Contact Us
News

EXCLUSIVE: Cresa Names Ray Anderson As CEO, Plots Aggressive Growth

National Top Talent

Cresa hired Ray Anderson as its new CEO, dipping into the consulting world to find its next top executive.

Placeholder
Cresa CEO Ray Anderson arrives at the brokerage with ambitious expansion and technology initiatives.

Anderson took over from Tod Lickerman, Bisnow can first report, ending a search for a new CEO that began last year. He arrives at Cresa as the occupier-focused brokerage is spending cash to pick up top talent and competing firms. 

“There's a gigantic opportunity for growth,” Anderson said in an interview.

Cresa acquired Dallas-based Fischer, its main rival focused solely on occupiers, in October and is looking to continue building its market share.

“Recruiting is going to be very important, and we're going to continue to be very aggressive, seeking super-high-quality people to come in, and then M&A is something that's second nature to me,” Anderson said. “To the extent that there are opportunities, we will be aggressive about chasing those.”

Anderson comes to Cresa from Ernst & Young’s strategic consulting imprint EY-Parthenon, where he was a senior partner in its value creation group, supporting global enterprise transformations and M&A activity for large public and private firms. 

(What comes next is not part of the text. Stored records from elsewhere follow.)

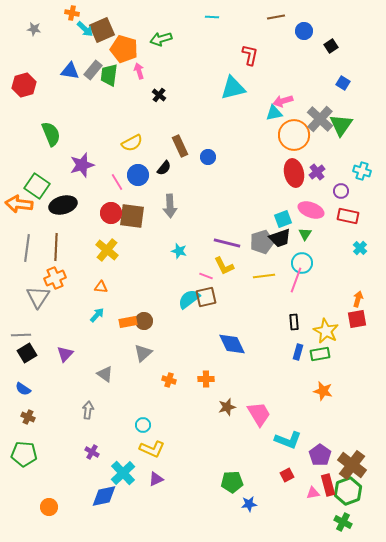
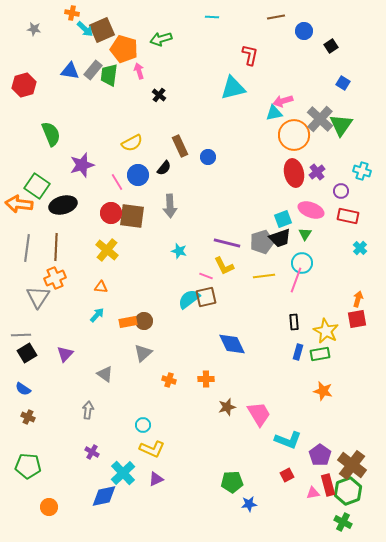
green pentagon at (24, 454): moved 4 px right, 12 px down
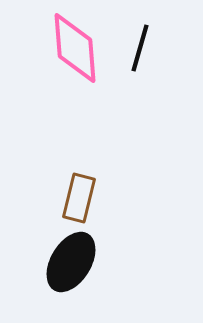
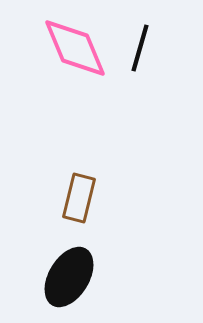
pink diamond: rotated 18 degrees counterclockwise
black ellipse: moved 2 px left, 15 px down
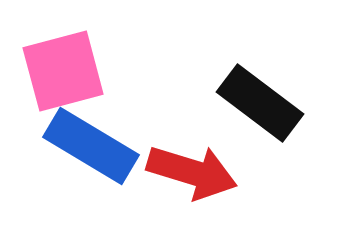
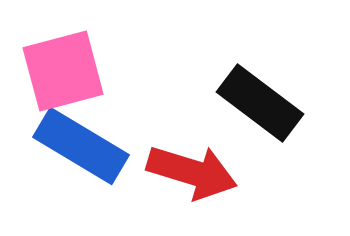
blue rectangle: moved 10 px left
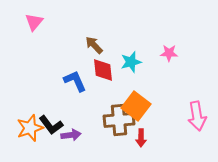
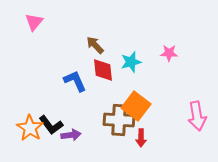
brown arrow: moved 1 px right
brown cross: rotated 8 degrees clockwise
orange star: rotated 20 degrees counterclockwise
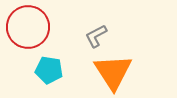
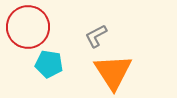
cyan pentagon: moved 6 px up
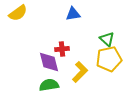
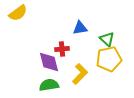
blue triangle: moved 7 px right, 14 px down
yellow L-shape: moved 2 px down
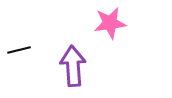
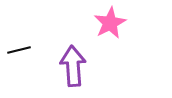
pink star: rotated 20 degrees counterclockwise
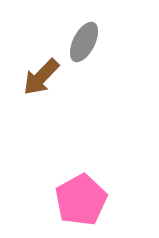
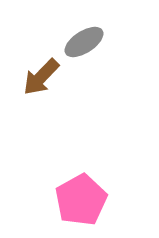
gray ellipse: rotated 30 degrees clockwise
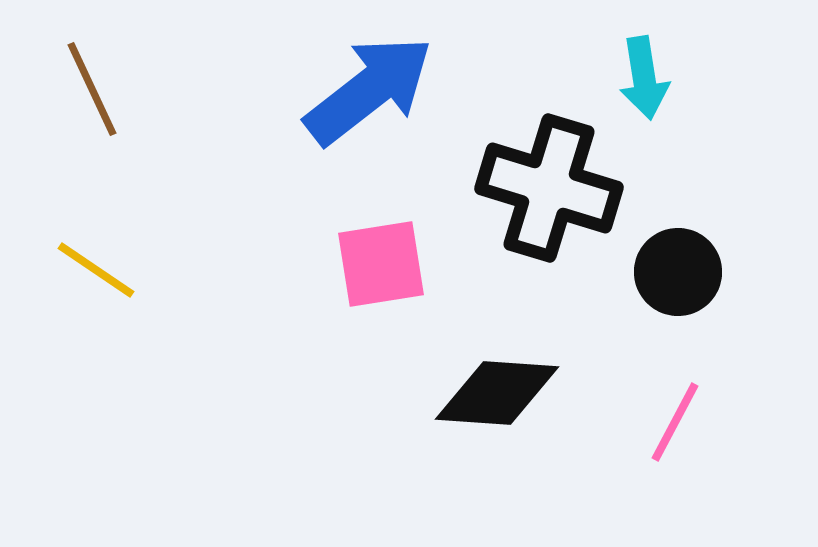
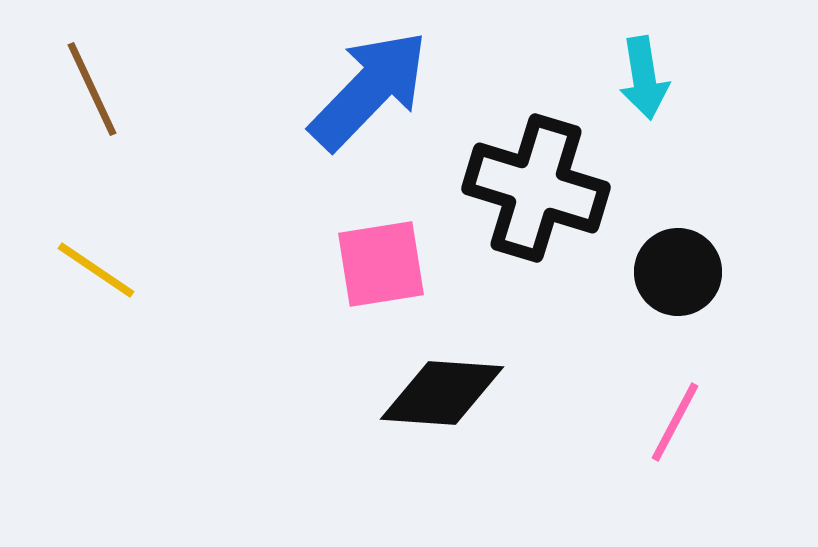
blue arrow: rotated 8 degrees counterclockwise
black cross: moved 13 px left
black diamond: moved 55 px left
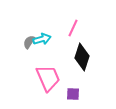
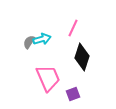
purple square: rotated 24 degrees counterclockwise
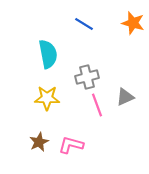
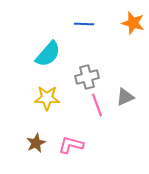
blue line: rotated 30 degrees counterclockwise
cyan semicircle: rotated 52 degrees clockwise
brown star: moved 3 px left, 1 px down
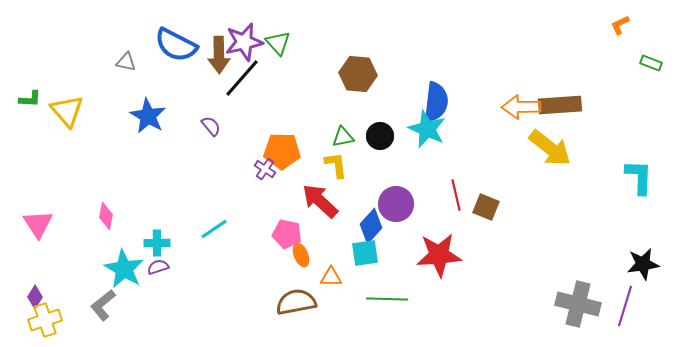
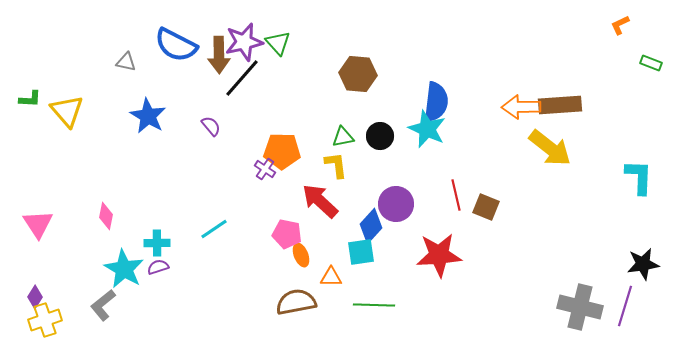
cyan square at (365, 253): moved 4 px left, 1 px up
green line at (387, 299): moved 13 px left, 6 px down
gray cross at (578, 304): moved 2 px right, 3 px down
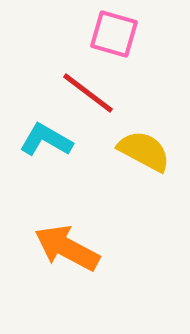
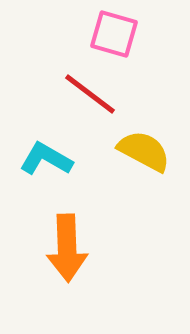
red line: moved 2 px right, 1 px down
cyan L-shape: moved 19 px down
orange arrow: rotated 120 degrees counterclockwise
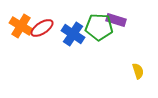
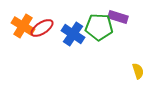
purple rectangle: moved 2 px right, 3 px up
orange cross: moved 2 px right
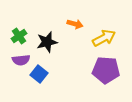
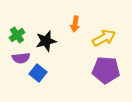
orange arrow: rotated 84 degrees clockwise
green cross: moved 2 px left, 1 px up
black star: moved 1 px left, 1 px up
purple semicircle: moved 2 px up
blue square: moved 1 px left, 1 px up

Before joining EY-Parthenon in 2019, Anderson spent nearly a decade working on M&A, turnarounds and restructurings at Chicago-based Huron Consulting Group.

“Ray’s proven track record in corporate value creation, organizational transformation and M&A on behalf of corporate clients fits well with Cresa’s occupier advocacy mission,” Cresa board Chairman Gary Gregg said in a statement. “His expertise will be a great fit as we pursue additional recruiting and acquisition opportunities.”

Cresa disclosed that management was looking for a new CEO in July, with management saying at the time the search could take up to two years. 

Lickerman remains on Cresa's board of the directors, and Anderson said he’ll continue to have an active role in recruitment and M&A activity. For his part, Anderson said he’s embarking on a six-month listening tour of Cresa’s offices — the Chicago-based firm has a presence in 25 states and Washington, D.C., as well as six Canadian offices — to meet colleagues and gather feedback. 

Cresa is the largest brokerage focused solely on occupiers, with other tenant-focused firms such as Savills also offering services for landlords, and its management is looking to compound growth after recent acquisitions. 

Placeholder
Cresa has offices in 25 states, a presence in Washington, D.C., and six locations across Canada.

The acquisition of Fischer gave Cresa an expansive portfolio management business to complement its existing operations more focused on individual deals. After the merger, Cresa’s business is now roughly evenly split between the two service lines, Lickerman told Bisnow in October. 

It also gave Cresa access to Fischer's popular proprietary portfolio management software that the brokerage plans to introduce across its portfolio business while investing to build out the software for integration across its entire customer base. 

“We want to make sure that we've got world-class technology supporting our people so they can deliver the best possible service to their client,” Anderson said.

Cresa didn't put a price tag on the Fischer purchase but said it was the largest deal in its three-decade history. It followed a string of smaller buyouts and high-profile hires, including data center veteran Michael Morris and Summer Putnam, who were recruited away from Newmark in July to launch Cresa’s data center capital markets and advisory platform.

Cresa purchased data analytics firm Bluechip Insights in November and, a month later, acquired California-based project management firm CMPG. In September 2024, Cresa bought Philadelphia-based project manager NorthStar Owners Representation and picked up Seattle-based Pacific Program Management a month later.  

Anderson will also guide Cresa's deployment of artificial intelligence across both back-end operations and customer-facing platforms. 

Specialized prompts for existing AI platforms could help brokers quickly analyze large datasets or ensure a bid submission properly addresses all of the requirements, Anderson suggested as potential use cases. For customers, the company is developing AI-integrated search and analysis functionality inside its existing software. 

“We're not talking about science experiments, we're talking about things that meaningfully improve clients’ work product, meaningfully improves the brokers’ productivity and meaningfully improves the business,” Anderson said.